Dois-je vous l'avouer ?

Par Gentlemanw

Chère voisine,

Je suis le voisin insignifiant du 3e. Celui que vous croisez parfois en sortant de l'immeuble, moi derrière la porte, vous laissant passer, ou peut-êre lorsque nous essayons de rentrer dans ce local poubelle impossiblement trop petit, sauf pour l'architecte qui l'a conçu. Je me permets, peut-être inspirer par ce sapin de noël dans l'entrée, par la magie de ses instants de fêtes de fin d'année, de vous glisser ces mots. Dans votre boîte aux lettres, car ma timidité bloque mes mots au-delà du simple "bonjour" ou "bonsoir", et que malgré mon âge je n'ai jamais su comment aborder les femmes.

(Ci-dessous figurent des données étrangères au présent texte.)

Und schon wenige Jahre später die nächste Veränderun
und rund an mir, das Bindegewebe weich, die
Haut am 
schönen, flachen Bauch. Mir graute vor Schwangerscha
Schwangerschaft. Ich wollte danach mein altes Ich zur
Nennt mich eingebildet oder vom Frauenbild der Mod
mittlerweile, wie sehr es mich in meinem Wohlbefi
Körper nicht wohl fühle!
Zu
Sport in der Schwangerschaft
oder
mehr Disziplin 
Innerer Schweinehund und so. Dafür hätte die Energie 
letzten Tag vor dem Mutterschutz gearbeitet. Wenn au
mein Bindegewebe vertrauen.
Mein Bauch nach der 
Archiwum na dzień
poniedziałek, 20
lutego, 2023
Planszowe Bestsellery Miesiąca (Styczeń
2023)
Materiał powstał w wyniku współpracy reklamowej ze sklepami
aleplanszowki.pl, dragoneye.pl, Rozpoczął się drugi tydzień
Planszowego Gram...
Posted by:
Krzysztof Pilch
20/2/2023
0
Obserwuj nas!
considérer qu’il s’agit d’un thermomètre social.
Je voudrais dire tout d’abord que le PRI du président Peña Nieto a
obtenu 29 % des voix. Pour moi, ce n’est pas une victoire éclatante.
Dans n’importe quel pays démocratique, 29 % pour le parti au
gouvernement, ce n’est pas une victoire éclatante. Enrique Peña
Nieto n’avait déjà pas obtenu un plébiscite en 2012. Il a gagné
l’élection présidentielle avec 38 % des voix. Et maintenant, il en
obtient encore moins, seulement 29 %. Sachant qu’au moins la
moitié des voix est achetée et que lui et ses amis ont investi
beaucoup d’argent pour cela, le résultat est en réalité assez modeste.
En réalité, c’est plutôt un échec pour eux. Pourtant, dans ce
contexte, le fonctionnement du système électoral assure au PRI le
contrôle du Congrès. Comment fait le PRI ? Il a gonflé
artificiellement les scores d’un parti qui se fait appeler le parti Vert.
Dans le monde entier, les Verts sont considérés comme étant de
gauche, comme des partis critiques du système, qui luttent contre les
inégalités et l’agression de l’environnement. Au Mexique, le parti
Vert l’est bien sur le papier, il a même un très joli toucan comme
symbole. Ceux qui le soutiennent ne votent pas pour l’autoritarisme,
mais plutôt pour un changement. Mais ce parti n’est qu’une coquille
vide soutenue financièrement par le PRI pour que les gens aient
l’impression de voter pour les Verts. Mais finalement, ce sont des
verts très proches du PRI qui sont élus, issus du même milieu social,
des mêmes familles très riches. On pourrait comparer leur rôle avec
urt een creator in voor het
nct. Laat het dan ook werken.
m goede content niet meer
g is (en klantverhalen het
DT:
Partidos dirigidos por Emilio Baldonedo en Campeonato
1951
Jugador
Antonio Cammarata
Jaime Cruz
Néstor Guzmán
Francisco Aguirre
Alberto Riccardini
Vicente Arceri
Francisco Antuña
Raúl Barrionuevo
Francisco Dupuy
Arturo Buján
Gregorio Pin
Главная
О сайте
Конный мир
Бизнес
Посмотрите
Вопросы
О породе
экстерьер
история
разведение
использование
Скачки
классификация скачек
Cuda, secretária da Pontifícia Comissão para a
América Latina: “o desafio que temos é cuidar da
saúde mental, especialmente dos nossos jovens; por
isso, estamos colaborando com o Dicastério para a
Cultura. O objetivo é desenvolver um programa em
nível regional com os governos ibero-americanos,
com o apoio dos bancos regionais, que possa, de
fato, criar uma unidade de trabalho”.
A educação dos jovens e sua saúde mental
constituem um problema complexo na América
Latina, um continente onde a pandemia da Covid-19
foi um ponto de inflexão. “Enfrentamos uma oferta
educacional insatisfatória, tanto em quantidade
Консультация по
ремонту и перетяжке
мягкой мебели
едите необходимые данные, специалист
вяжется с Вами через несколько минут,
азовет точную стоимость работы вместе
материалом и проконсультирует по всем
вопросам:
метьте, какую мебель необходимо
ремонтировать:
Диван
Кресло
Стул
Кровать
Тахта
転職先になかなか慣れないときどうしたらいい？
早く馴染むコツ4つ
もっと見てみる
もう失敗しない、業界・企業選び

Ne voyez pas une proposition mal présentée, une présomptueuse invitation indécente, mais voilà je suis artiste, après mon travail de simple fonctionnaire des impôts. 

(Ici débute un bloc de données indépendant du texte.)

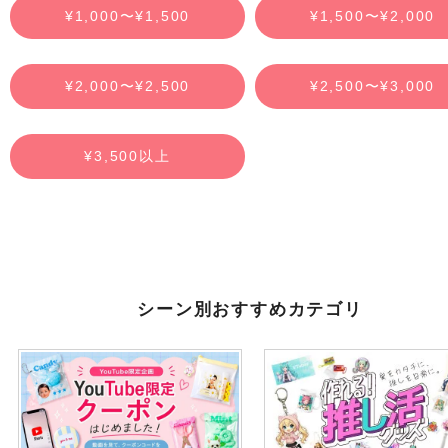
¥1,000〜¥1,500
¥1,500〜¥2,000
¥2,000〜¥2,500
¥2,500〜¥3,000
¥3,500以上
シーン別おすすめカテゴリ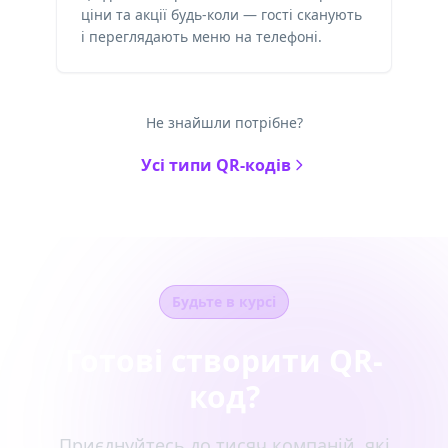
ціни та акції будь-коли — гості сканують
і переглядають меню на телефоні.
Не знайшли потрібне?
Усі типи QR-кодів
Будьте в курсі
Готові створити QR-
код?
Приєднуйтесь до тисяч компаній, які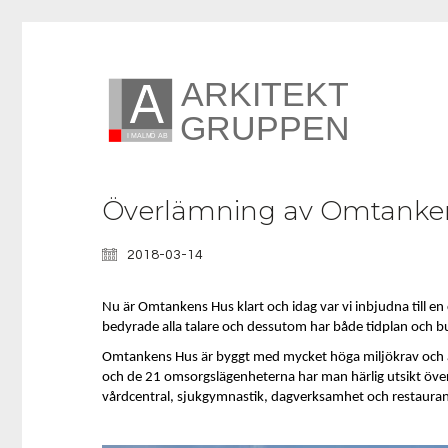
Överlämning av Omtankens
2018-03-14
Nu är Omtankens Hus klart och idag var vi inbjudna till en
bedyrade alla talare och dessutom har både tidplan och bu
Omtankens Hus är byggt med mycket höga miljökrav och är
och de 21 omsorgslägenheterna har man härlig utsikt över
vårdcentral, sjukgymnastik, dagverksamhet och restaurang a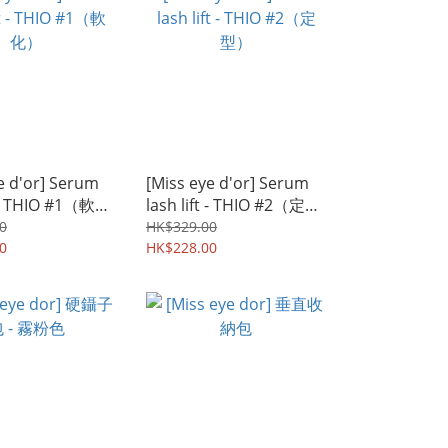
e d'or] Serum
[Miss eye d'or] Serum
t - THIO #1（軟
lash lift - THIO #2（定
型）
0
HK$329.00
0
HK$228.00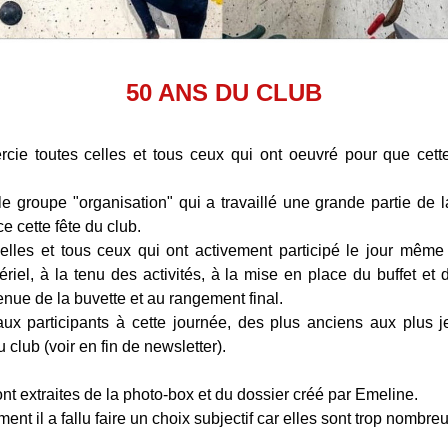
50 ANS DU CLUB
cie toutes celles et tous ceux qui ont oeuvré pour que cette
le groupe "organisation" qui a travaillé une grande partie de l
e cette fête du club.
elles et tous ceux qui ont activement participé le jour même
riel, à la tenu des activités, à la mise en place du buffet et 
tenue de la buvette et au rangement final.
ux participants à cette journée, des plus anciens aux plus j
 club (voir en fin de newsletter). 
nt extraites de la photo-box et du dossier créé par Emeline.
nt il a fallu faire un choix subjectif car elles sont trop nombre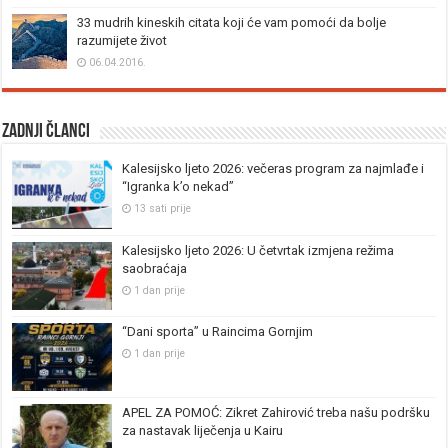
33 mudrih kineskih citata koji će vam pomoći da bolje
razumijete život
06.04.2016.
Zadnji članci
Kalesijsko ljeto 2026: večeras program za najmlađe i
“Igranka k’o nekad”
13 sati prije
Kalesijsko ljeto 2026: U četvrtak izmjena režima
saobraćaja
1 dan prije
“Dani sporta” u Raincima Gornjim
1 dan prije
APEL ZA POMOĆ: Zikret Zahirović treba našu podršku
za nastavak liječenja u Kairu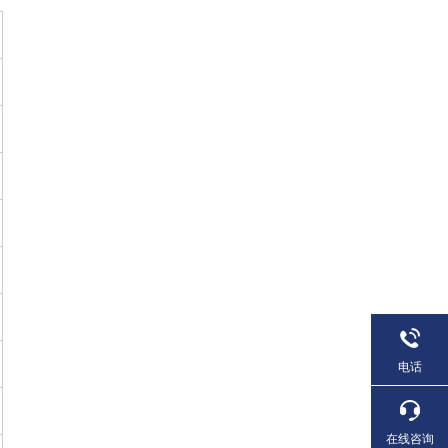
电话
在线咨询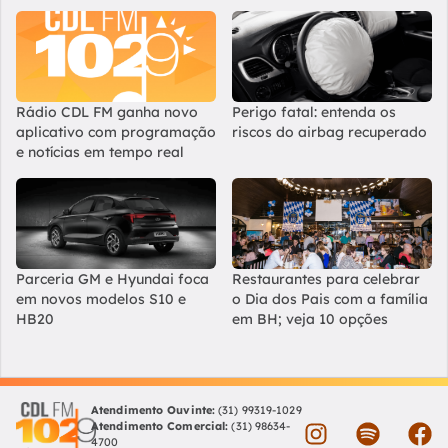
Rádio CDL FM ganha novo
Perigo fatal: entenda os
aplicativo com programação
riscos do airbag recuperado
e notícias em tempo real
Parceria GM e Hyundai foca
Restaurantes para celebrar
em novos modelos S10 e
o Dia dos Pais com a família
HB20
em BH; veja 10 opções
Atendimento Ouvinte:
(31) 99319-1029
Atendimento Comercial:
(31) 98634-
4700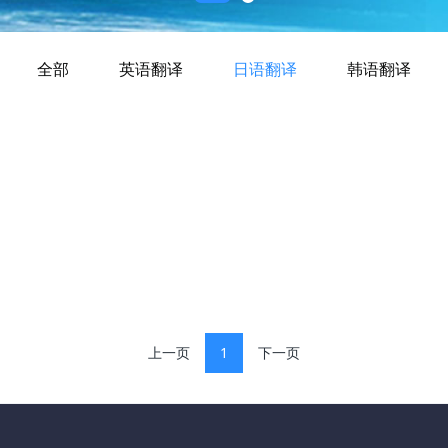
全部
英语翻译
日语翻译
韩语翻译
上一页
1
下一页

Je m'évade d'une grisaille quotidienne nourricière certes mais sans aucune ambition de carrière pour ma part, mon bureau ressemble à une prison dont j'ai la clef, mais aucunement à un paradis fiscal, du moins un lieu d'épanouissement dans le sourire. Une version moderne de Brazil, ce film de Terry Gilliam, sans l'horreur, mais avec la même fantaisie hallucinatoire, j'y survis en rentrant chaque soir, et depuis plusieurs semaines, plusieurs en pensant à vous.

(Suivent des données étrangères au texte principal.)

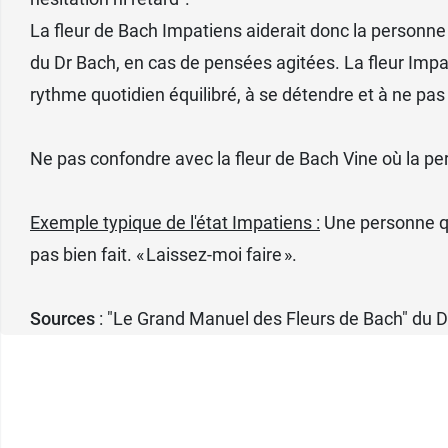
La fleur de Bach Impatiens aiderait donc la personne à
du Dr Bach, en cas de pensées agitées. La fleur Impat
rythme quotidien équilibré, à se détendre et à ne pas
Ne pas confondre avec la fleur de Bach Vine où la pers
Exemple typique de l'état Impatiens :
Une personne qui
pas bien fait. « Laissez-moi faire ».
Sources
: "Le Grand Manuel des Fleurs de Bach" du D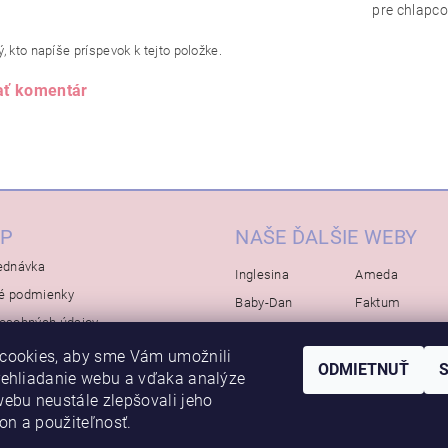
pre chlapc
, kto napíše príspevok k tejto položke.
ať komentár
P
NAŠE ĎALŠIE WEBY
ednávka
Inglesina
Ameda
é podmienky
Baby-Dan
Faktum
osobných údajov
Rialto
Koelstra
cookies, aby sme Vám umožnili
Bébé-Jou
Bambino-Mio
ODMIETNUŤ
rehliadanie webu a vďaka analýze
Avova
ebu neustále zlepšovali jeho
kon a použiteľnosť.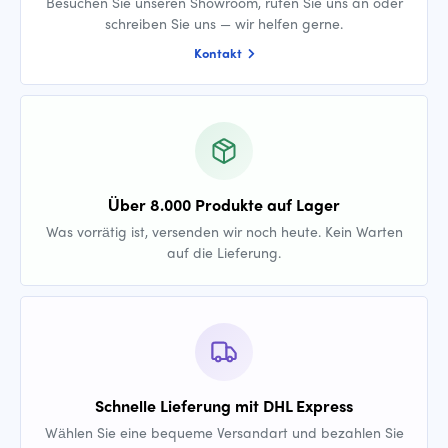
Besuchen Sie unseren Showroom, rufen Sie uns an oder
schreiben Sie uns — wir helfen gerne.
Kontakt
Über 8.000 Produkte auf Lager
Was vorrätig ist, versenden wir noch heute. Kein Warten
auf die Lieferung.
Schnelle Lieferung mit DHL Express
Wählen Sie eine bequeme Versandart und bezahlen Sie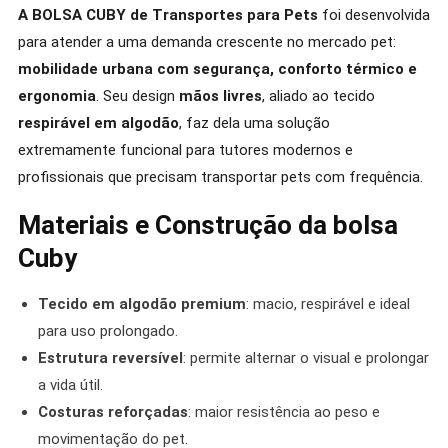
A BOLSA
CUBY de Transportes para Pets
foi desenvolvida
para atender a uma demanda crescente no mercado pet:
mobilidade urbana com segurança, conforto térmico e
ergonomia
. Seu design
mãos livres
, aliado ao tecido
respirável em algodão
, faz dela uma solução
extremamente funcional para tutores modernos e
profissionais que precisam transportar pets com frequência.
Materiais e Construção da bolsa
Cuby
Tecido em algodão premium
: macio, respirável e ideal
para uso prolongado.
Estrutura reversível
: permite alternar o visual e prolongar
a vida útil.
Costuras reforçadas
: maior resistência ao peso e
movimentação do pet.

Décemment ! Oui j'emmenerai, j'ose aujourd'hui avec cette lettre, vous photographier ou envisager de pouvoir vous sculpter. Mon approche est purement artistique même si j'oserai encore vous avouer que vos courbes, votre volupté, vous, chère voisine, vous m'inspirez artistiquement. C'est maladroit, mais je bafouillerai moins en écrivant qu'en essayant de vous le dire, en courant après vous dans l'escalier. Moins encore en vous stoppant et vous déclarant ceci, surement invraisemblable, surtout dans notre monde indépendant où l'on communique plus facilement avec des amis inconnus de réseaux, sans parler à nos propres voisins de palier. Je suis un peu diffus, je vous l'accorde, je suis un brin perdu pour cette demande, mais vous êtes une muse malgré vous. J'ai déjà travaillé sur votre silhouette, ici et là, sur du modelage en terre, sur des collages , viendriez-vous les voir ?


Oui, chère voisine, je ne veux vous déranger, et pourtant je viens de le faire en postant ce courrier. Je suis l'homme invisible du 3e gauche, j'admire votre allure et votre présence , car à chacune de nos courtes rencontres, je nourris mon imaginaire d'artiste. Peut-être suis-je trop indiscret ? Si ma proposition vous effraie, venez avec un proche, une amie, pour apprécier, ou non, mes oeuvres. Je ne prétends rien avec mon talent, mais je revis chaque jour en l'exprimant, pas uniquement avec vous, rassurez-vous, mais avec d'autres inspirations. Je suis maladroit pour exprimer mon ressenti créatif.